Assigned task: If an entry below holds a picture, skip the picture and copy everything else exactly.

Provided information:
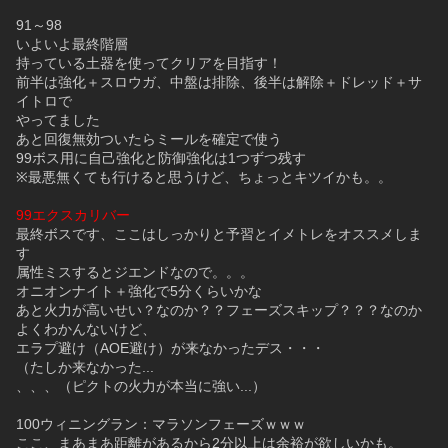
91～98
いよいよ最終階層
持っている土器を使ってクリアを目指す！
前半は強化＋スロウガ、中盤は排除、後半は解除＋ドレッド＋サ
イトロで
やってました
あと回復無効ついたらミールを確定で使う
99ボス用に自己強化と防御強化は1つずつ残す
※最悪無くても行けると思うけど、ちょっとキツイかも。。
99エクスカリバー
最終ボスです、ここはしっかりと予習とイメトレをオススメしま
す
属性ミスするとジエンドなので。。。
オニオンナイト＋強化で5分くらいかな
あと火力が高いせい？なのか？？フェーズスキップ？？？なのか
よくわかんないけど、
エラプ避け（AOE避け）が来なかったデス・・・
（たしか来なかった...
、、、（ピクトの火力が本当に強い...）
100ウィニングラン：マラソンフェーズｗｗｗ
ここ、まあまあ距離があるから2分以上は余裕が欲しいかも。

Reply to the exercise:
91～98
いよいよ最終階層
持っている土器を使ってクリアを目指す！
前半は強化＋スロウガ、中盤は排除、後半は解除＋ドレッド＋サ
イトロで
やってました
あと回復無効ついたらミールを確定で使う
99ボス用に自己強化と防御強化は1つずつ残す
※最悪無くても行けると思うけど、ちょっとキツイかも。。
99エクスカリバー
最終ボスです、ここはしっかりと予習とイメトレをオススメしま
す
属性ミスするとジエンドなので。。。
オニオンナイト＋強化で5分くらいかな
あと火力が高いせい？なのか？？フェーズスキップ？？？なのか
よくわかんないけど、
エラプ避け（AOE避け）が来なかったデス・・・
（たしか来なかった...
、、、（ピクトの火力が本当に強い...）
100ウィニングラン：マラソンフェーズｗｗｗ
ここ、まあまあ距離があるから2分以上は余裕が欲しいかも。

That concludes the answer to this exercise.